Jennifer Mascaro dari Woodruff Health Sciences Centre, Atlanta menemukan bahwa khusus untuk ayah, mereka memang cenderung lebih merespons anak perempuannya ketimbang anak laki-lakinya.
Hal ini terekam dari data perilaku yang dikumpulkan Jennifer dan timnya ketika mengamati 52 ayah dari 30 anak perempuan dan 22 anak laki-laki di Atlanta. Masing-masing dari mereka dipasangi alat perekam perilaku bernama electronic activated recorder (EAR) selama dua pekan.
ADVERTISEMENT
SCROLL TO CONTINUE WITH CONTENT
Otak ayah dengan anak perempuan dilaporkan memperlihatkan respons terkuat ketika melihat foto ekspresi bahagia putrinya. Namun otak ayah dari anak laki-laki memperlihatkan respons yang kuat pada foto ekspresi wajah netral anaknya.
"Ketika anak menangis, ayah dari anak perempuan juga memberikan respons yang lebih besar ketimbang yang dilakukan ayah dari anak laki-laki," simpul Jennifer seperti dilaporkan Daily Mail.

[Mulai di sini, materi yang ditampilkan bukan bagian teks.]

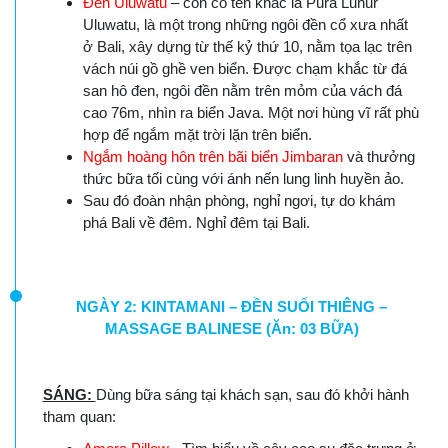
Đền Uluwatu
– còn có tên khác là Pura Luhur
Uluwatu, là một trong những ngôi đền cổ xưa nhất
ở Bali, xây dựng từ thế kỷ thứ 10, nằm tọa lạc trên
vách núi gồ ghề ven biển. Được chạm khắc từ đá
san hô đen, ngôi đền nằm trên mỏm của vách đá
cao 76m, nhìn ra biển Java. Một nơi hùng vĩ rất phù
hợp để ngắm mặt trời lặn trên biển.
Ngắm hoàng hôn trên bãi biển Jimbaran
và thưởng
thức bữa tối cùng với ánh nến lung linh huyền ảo.
Sau đó đoàn nhận phòng, nghỉ ngơi, tự do khám
phá Bali về đêm. Nghỉ đêm tại Bali.
NGÀY 2: KINTAMANI – ĐỀN SUỐI THIÊNG –
MASSAGE BALINESE (Ăn: 03 BỮA)
SÁNG:
Dùng bữa sáng tại khách sạn, sau đó khởi hành
tham quan:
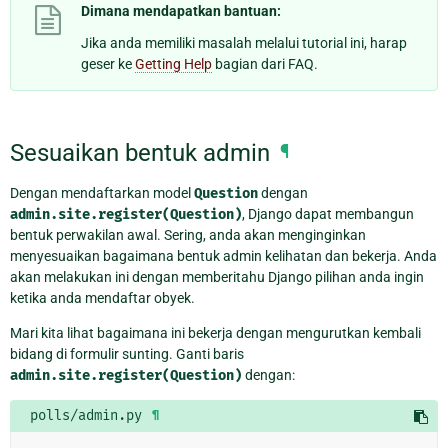
Dimana mendapatkan bantuan:
Jika anda memiliki masalah melalui tutorial ini, harap
geser ke
Getting Help
bagian dari FAQ.
Sesuaikan bentuk admin
¶
Dengan mendaftarkan model
Question
dengan
admin.site.register(Question)
, Django dapat membangun
bentuk perwakilan awal. Sering, anda akan menginginkan
menyesuaikan bagaimana bentuk admin kelihatan dan bekerja. Anda
akan melakukan ini dengan memberitahu Django pilihan anda ingin
ketika anda mendaftar obyek.
Mari kita lihat bagaimana ini bekerja dengan mengurutkan kembali
bidang di formulir sunting. Ganti baris
admin.site.register(Question)
dengan:
polls/admin.py
¶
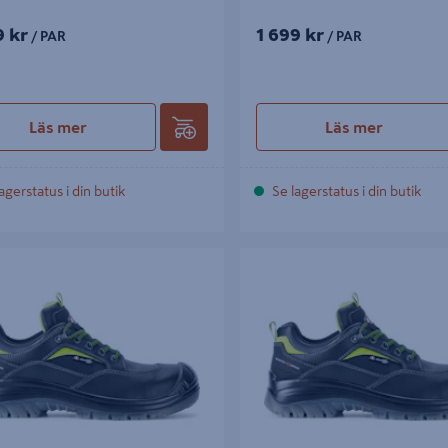
9 kr
1 699 kr
/ PAR
/ PAR
Läs mer
Läs mer
agerstatus i din butik
Se lagerstatus i din butik
TON NEW LAND S3 46
SKO SIXTON NEW LAND S3 47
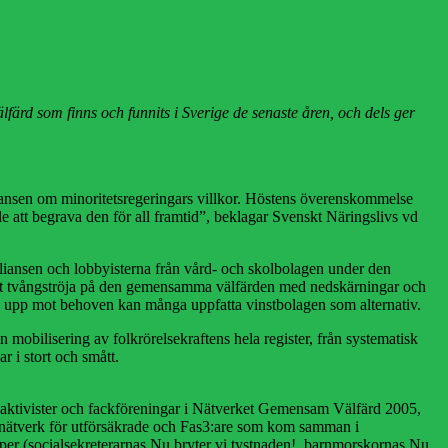
färd som finns och funnits i Sverige de senaste åren, och dels ger
iansen om minoritetsregeringars villkor. Höstens överenskommelse
lle att begrava den för all framtid”, beklagar Svenskt Näringslivs vd
alliansen och lobbyisterna från vård- och skolbolagen under den
satt tvångströja på den gemensamma välfärden med nedskärningar och
ra upp mot behoven kan många uppfatta vinstbolagen som alternativ.
n mobilisering av folkrörelsekraftens hela register, från systematisk
 i stort och smått.
ljöaktivister och fackföreningar i Nätverket Gemensam Välfärd 2005,
a nätverk för utförsäkrade och Fas3:are som kom samman i
per (socialsekreterarnas Nu bryter vi tystnaden!, barnmorskornas Nu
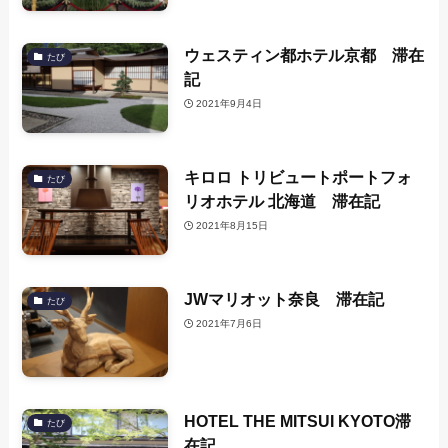
ウェスティン都ホテル京都 滞在
たび
記
2021年9月4日
キロロ トリビュートポートフォ
たび
リオホテル 北海道 滞在記
2021年8月15日
JWマリオット奈良 滞在記
たび
2021年7月6日
HOTEL THE MITSUI KYOTO滞
たび
在記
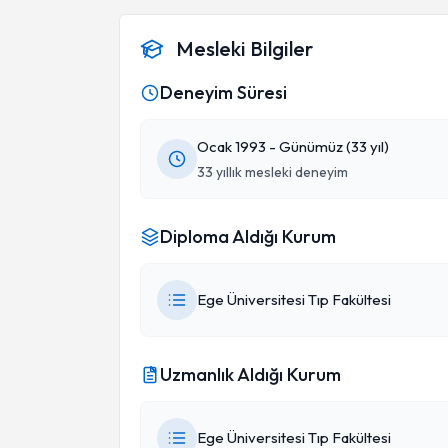
Mesleki Bilgiler
Deneyim Süresi
Ocak 1993 - Günümüz (33 yıl)
33 yıllık mesleki deneyim
Diploma Aldığı Kurum
Ege Üniversitesi Tıp Fakültesi
Uzmanlık Aldığı Kurum
Ege Üniversitesi Tıp Fakültesi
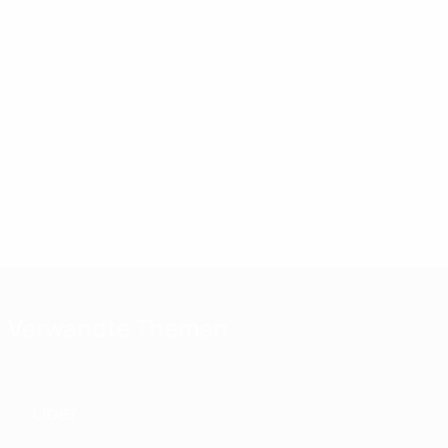
Verwandte Themen
Über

Ayah dari anak perempuan juga cenderung menggunakan kata-kata yang berkaitan dengan emosi seperti 'tangisan', 'air mata', dan 'kesepian' serta lebih terbuka dalam mengungkapkan emosinya. Sedangkan ayah dari anak laki-laki sering menggunakan kata-kata analitis yang menurut peneliti dikaitkan dengan pencapaian akademis.
Menariknya, bias ini tidak disadari oleh sang ayah sendiri. "Tetapi bisa jadi ini dilakukan sebagai upaya untuk membentuk perilaku anak disesuaikan dengan ekspektasi masyarakat terhadap peran anak laki-laki dan perempuan," lanjut Jennifer.
Namun peneliti tidak menjelaskan mengapa ayah cenderung membedakan perlakuan pada anak-anaknya: apakah memang didasari faktor biologis, kultural maupun kombinasi keduanya.
Baca juga: Tanpa Disadari, Orang Tua Pasti Punya Anak 'Kesayangan'
Meski demikian, Jennifer mengingatkan bias semacam ini tidak selamanya dapat dibenarkan. Pertama, kebiasaan berbicara tentang emosi dengan anak perempuan memang mendorong mereka tumbuh sebagai sosok yang bisa berempati kepada orang lain. Padahal menurut Jennifer, anak laki-laki juga membutuhkan perlakuan yang sama agar bisa berempati.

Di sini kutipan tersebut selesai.